(EXERCISE INPUTS):

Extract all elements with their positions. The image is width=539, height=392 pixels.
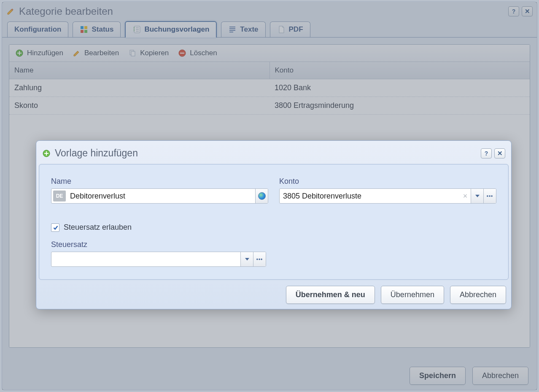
svg-rect-3 [81,30,84,33]
text-lines-icon [228,25,237,34]
more-dots-icon: ••• [256,256,263,262]
tab-label: PDF [289,25,303,34]
more-dots-icon: ••• [487,193,493,199]
svg-rect-2 [84,26,87,29]
save-button[interactable]: Speichern [410,367,466,385]
account-input[interactable] [280,189,460,203]
pencil-icon [73,49,81,57]
cell-name: Zahlung [9,79,270,97]
allow-tax-label: Steuersatz erlauben [64,223,132,232]
toolbar-label: Bearbeiten [84,49,119,57]
cell-account: 1020 Bank [270,79,530,97]
toolbar-label: Löschen [190,49,217,57]
window-header: Kategorie bearbeiten ? ✕ [2,2,537,21]
svg-point-7 [134,29,135,30]
account-field-wrap: × ••• [279,188,496,204]
close-button[interactable]: ✕ [522,6,533,16]
svg-rect-1 [81,26,84,29]
tax-field-wrap: ••• [51,252,266,267]
account-lookup-button[interactable]: ••• [483,189,496,203]
cancel-button[interactable]: Abbrechen [472,367,528,385]
cell-account: 3800 Ertragsminderung [270,97,530,114]
tax-label: Steuersatz [51,240,266,249]
svg-rect-20 [131,51,135,56]
column-name[interactable]: Name [9,62,270,79]
name-label: Name [51,177,268,186]
column-account[interactable]: Konto [270,62,530,79]
clear-account-button[interactable]: × [460,189,471,203]
name-field-wrap: DE [51,188,268,204]
table-row[interactable]: Skonto 3800 Ertragsminderung [9,97,530,115]
tab-label: Status [92,25,113,34]
account-dropdown-button[interactable] [471,189,483,203]
table-row[interactable]: Zahlung 1020 Bank [9,79,530,97]
tab-label: Buchungsvorlagen [144,25,209,34]
svg-point-8 [134,30,135,31]
delete-minus-icon [178,49,186,57]
add-template-dialog: Vorlage hinzufügen ? ✕ Name DE [36,140,512,309]
footer-buttons: Speichern Abbrechen [2,362,537,390]
dialog-cancel-button[interactable]: Abbrechen [450,286,506,304]
toolbar-delete[interactable]: Löschen [178,49,217,57]
apply-and-new-button[interactable]: Übernehmen & neu [286,286,375,304]
close-icon: ✕ [525,8,530,15]
close-icon: ✕ [497,150,503,157]
toolbar-edit[interactable]: Bearbeiten [73,49,119,57]
grid-toolbar: Hinzufügen Bearbeiten Kopieren [9,45,530,62]
grid-header: Name Konto [9,62,530,79]
edit-pencil-icon [6,7,15,16]
toolbar-label: Hinzufügen [27,49,63,57]
help-button[interactable]: ? [508,6,519,16]
add-plus-icon [15,49,24,57]
svg-rect-4 [84,30,87,33]
tab-label: Texte [240,25,258,34]
tax-dropdown-button[interactable] [240,252,253,266]
checkmark-icon [53,225,58,230]
chevron-down-icon [475,195,480,197]
allow-tax-checkbox[interactable] [51,223,59,232]
tab-status[interactable]: Status [73,21,121,37]
tab-bar: Konfiguration Status Buchun [2,21,537,38]
chevron-down-icon [245,258,249,260]
cell-name: Skonto [9,97,270,114]
name-input[interactable] [67,189,255,203]
list-spiral-icon [132,25,141,34]
dialog-close-button[interactable]: ✕ [494,148,505,158]
add-plus-icon [42,149,51,158]
apply-button[interactable]: Übernehmen [381,286,444,304]
svg-point-6 [134,27,135,28]
account-label: Konto [279,177,496,186]
translations-button[interactable] [255,189,268,203]
copy-pages-icon [128,49,137,57]
tab-pdf[interactable]: PDF [270,21,310,37]
globe-icon [258,192,266,200]
dialog-help-button[interactable]: ? [481,148,492,158]
toolbar-label: Kopieren [140,49,169,57]
toolbar-copy[interactable]: Kopieren [128,49,169,57]
language-badge[interactable]: DE [53,191,66,201]
tax-lookup-button[interactable]: ••• [253,252,266,266]
tax-input[interactable] [51,252,240,266]
tab-label: Konfiguration [14,25,61,34]
window-title: Kategorie bearbeiten [19,5,113,17]
pdf-page-icon [277,25,286,34]
tab-konfiguration[interactable]: Konfiguration [7,21,68,37]
toolbar-add[interactable]: Hinzufügen [15,49,63,57]
status-squares-icon [80,25,88,34]
tab-buchungsvorlagen[interactable]: Buchungsvorlagen [125,21,217,38]
dialog-title: Vorlage hinzufügen [55,148,138,159]
tab-texte[interactable]: Texte [221,21,265,37]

(WHAT YOU SHOULD DO):
Every entry in the listing is to be duplicated precisely, except for its pictures.

(PROBLEM SOLUTION):
Extract all elements with their positions. The image is width=539, height=392 pixels.
svg-rect-3 [81,30,84,33]
text-lines-icon [228,25,237,34]
more-dots-icon: ••• [256,256,263,262]
tab-label: PDF [289,25,303,34]
more-dots-icon: ••• [487,193,493,199]
svg-rect-2 [84,26,87,29]
save-button[interactable]: Speichern [410,367,466,385]
account-input[interactable] [280,189,460,203]
pencil-icon [73,49,81,57]
cell-name: Zahlung [9,79,270,97]
allow-tax-label: Steuersatz erlauben [64,223,132,232]
toolbar-label: Bearbeiten [84,49,119,57]
cell-account: 1020 Bank [270,79,530,97]
toolbar-label: Löschen [190,49,217,57]
window-header: Kategorie bearbeiten ? ✕ [2,2,537,21]
svg-point-7 [134,29,135,30]
account-field-wrap: × ••• [279,188,496,204]
close-button[interactable]: ✕ [522,6,533,16]
svg-rect-1 [81,26,84,29]
tax-field-wrap: ••• [51,252,266,267]
account-lookup-button[interactable]: ••• [483,189,496,203]
cancel-button[interactable]: Abbrechen [472,367,528,385]
cell-account: 3800 Ertragsminderung [270,97,530,114]
tax-label: Steuersatz [51,240,266,249]
svg-rect-20 [131,51,135,56]
column-name[interactable]: Name [9,62,270,79]
name-label: Name [51,177,268,186]
column-account[interactable]: Konto [270,62,530,79]
clear-account-button[interactable]: × [460,189,471,203]
name-field-wrap: DE [51,188,268,204]
table-row[interactable]: Skonto 3800 Ertragsminderung [9,97,530,115]
tab-label: Status [92,25,113,34]
account-dropdown-button[interactable] [471,189,483,203]
table-row[interactable]: Zahlung 1020 Bank [9,79,530,97]
tab-label: Buchungsvorlagen [144,25,209,34]
svg-point-8 [134,30,135,31]
delete-minus-icon [178,49,186,57]
add-template-dialog: Vorlage hinzufügen ? ✕ Name DE [36,140,512,309]
footer-buttons: Speichern Abbrechen [2,362,537,390]
dialog-cancel-button[interactable]: Abbrechen [450,286,506,304]
toolbar-delete[interactable]: Löschen [178,49,217,57]
apply-and-new-button[interactable]: Übernehmen & neu [286,286,375,304]
close-icon: ✕ [525,8,530,15]
close-icon: ✕ [497,150,503,157]
toolbar-edit[interactable]: Bearbeiten [73,49,119,57]
grid-toolbar: Hinzufügen Bearbeiten Kopieren [9,45,530,62]
grid-header: Name Konto [9,62,530,79]
edit-pencil-icon [6,7,15,16]
toolbar-label: Hinzufügen [27,49,63,57]
help-button[interactable]: ? [508,6,519,16]
add-plus-icon [15,49,24,57]
svg-rect-4 [84,30,87,33]
tab-label: Texte [240,25,258,34]
tax-dropdown-button[interactable] [240,252,253,266]
checkmark-icon [53,225,58,230]
chevron-down-icon [475,195,480,197]
allow-tax-checkbox[interactable] [51,223,59,232]
tab-status[interactable]: Status [73,21,121,37]
tab-bar: Konfiguration Status Buchun [2,21,537,38]
chevron-down-icon [245,258,249,260]
cell-name: Skonto [9,97,270,114]
name-input[interactable] [67,189,255,203]
list-spiral-icon [132,25,141,34]
dialog-close-button[interactable]: ✕ [494,148,505,158]
add-plus-icon [42,149,51,158]
apply-button[interactable]: Übernehmen [381,286,444,304]
svg-point-6 [134,27,135,28]
account-label: Konto [279,177,496,186]
translations-button[interactable] [255,189,268,203]
copy-pages-icon [128,49,137,57]
tab-pdf[interactable]: PDF [270,21,310,37]
globe-icon [258,192,266,200]
dialog-help-button[interactable]: ? [481,148,492,158]
toolbar-label: Kopieren [140,49,169,57]
toolbar-copy[interactable]: Kopieren [128,49,169,57]
language-badge[interactable]: DE [53,191,66,201]
tax-lookup-button[interactable]: ••• [253,252,266,266]
tax-input[interactable] [51,252,240,266]
tab-label: Konfiguration [14,25,61,34]
window-title: Kategorie bearbeiten [19,5,113,17]
pdf-page-icon [277,25,286,34]
tab-konfiguration[interactable]: Konfiguration [7,21,68,37]
toolbar-add[interactable]: Hinzufügen [15,49,63,57]
status-squares-icon [80,25,88,34]
tab-buchungsvorlagen[interactable]: Buchungsvorlagen [125,21,217,38]
dialog-title: Vorlage hinzufügen [55,148,138,159]
tab-texte[interactable]: Texte [221,21,265,37]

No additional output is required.